(Saved entries)
━━━━━━━━━━━━━━━━━━━━

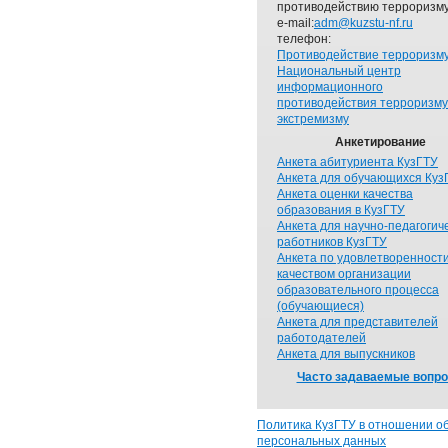
противодействию терроризму
e-mail:
adm@kuzstu-nf.ru
телефон:
Противодействие терроризм
Национальный центр
информационного
противодействия терроризму
экстремизму
Анкетирование
Анкета абитуриента КузГТУ
Анкета для обучающихся Куз
Анкета оценки качества
образования в КузГТУ
Анкета для научно-педагогич
работников КузГТУ
Анкета по удовлетворенност
качеством организации
образовательного процесса
(обучающиеся)
Анкета для представителей
работодателей
Анкета для выпускников
Часто задаваемые вопр
Политика КузГТУ в отношении о
персональных данных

━━━━━━━━━━━━━━━━━━━━

- [Exercise goal]: Images are to be omitted; repeat the remaining data above exactly.

- [Task response]:
противодействию терроризму
e-mail:
adm@kuzstu-nf.ru
телефон:
Противодействие терроризм
Национальный центр
информационного
противодействия терроризму
экстремизму
Анкетирование
Анкета абитуриента КузГТУ
Анкета для обучающихся Куз
Анкета оценки качества
образования в КузГТУ
Анкета для научно-педагогич
работников КузГТУ
Анкета по удовлетворенност
качеством организации
образовательного процесса
(обучающиеся)
Анкета для представителей
работодателей
Анкета для выпускников
Часто задаваемые вопр
Политика КузГТУ в отношении о
персональных данных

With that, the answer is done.